# Given entries
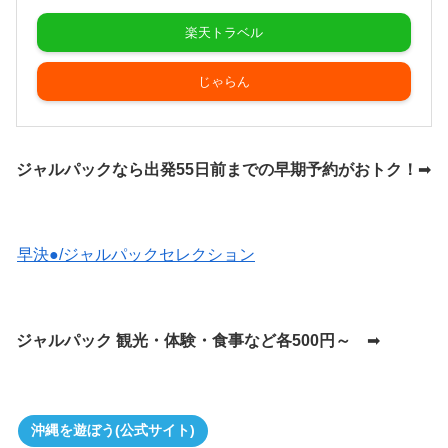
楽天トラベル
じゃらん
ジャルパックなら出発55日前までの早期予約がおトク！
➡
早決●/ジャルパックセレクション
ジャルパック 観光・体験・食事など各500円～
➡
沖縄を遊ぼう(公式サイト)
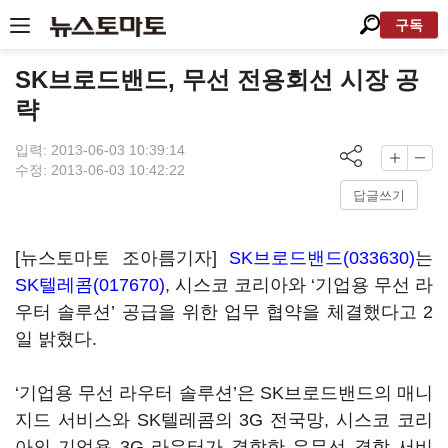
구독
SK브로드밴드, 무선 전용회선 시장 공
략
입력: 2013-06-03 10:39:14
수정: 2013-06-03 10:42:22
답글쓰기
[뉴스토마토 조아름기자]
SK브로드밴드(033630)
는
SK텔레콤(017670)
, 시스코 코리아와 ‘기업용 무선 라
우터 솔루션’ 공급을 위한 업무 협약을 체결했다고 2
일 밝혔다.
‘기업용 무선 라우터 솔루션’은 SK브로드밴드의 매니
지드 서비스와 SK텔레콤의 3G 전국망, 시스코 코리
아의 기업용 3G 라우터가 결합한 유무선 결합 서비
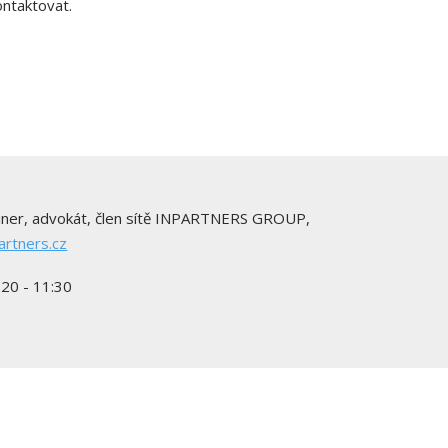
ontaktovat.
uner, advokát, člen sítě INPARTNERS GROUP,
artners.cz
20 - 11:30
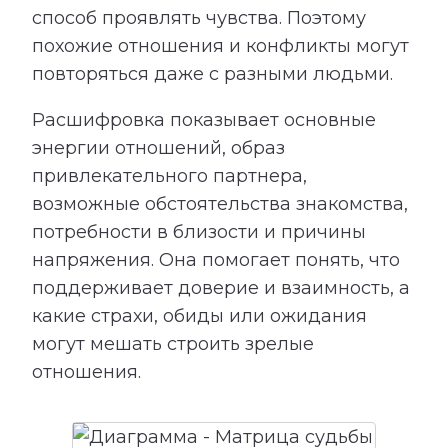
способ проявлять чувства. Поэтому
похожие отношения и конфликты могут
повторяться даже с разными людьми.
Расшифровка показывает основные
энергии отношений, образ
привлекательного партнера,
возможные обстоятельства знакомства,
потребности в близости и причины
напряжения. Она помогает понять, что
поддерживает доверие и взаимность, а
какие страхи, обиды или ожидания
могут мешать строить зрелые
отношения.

# Exercise aim
The answer should be one number only: how many lines in the listing hold "отношения".

# Finished task
2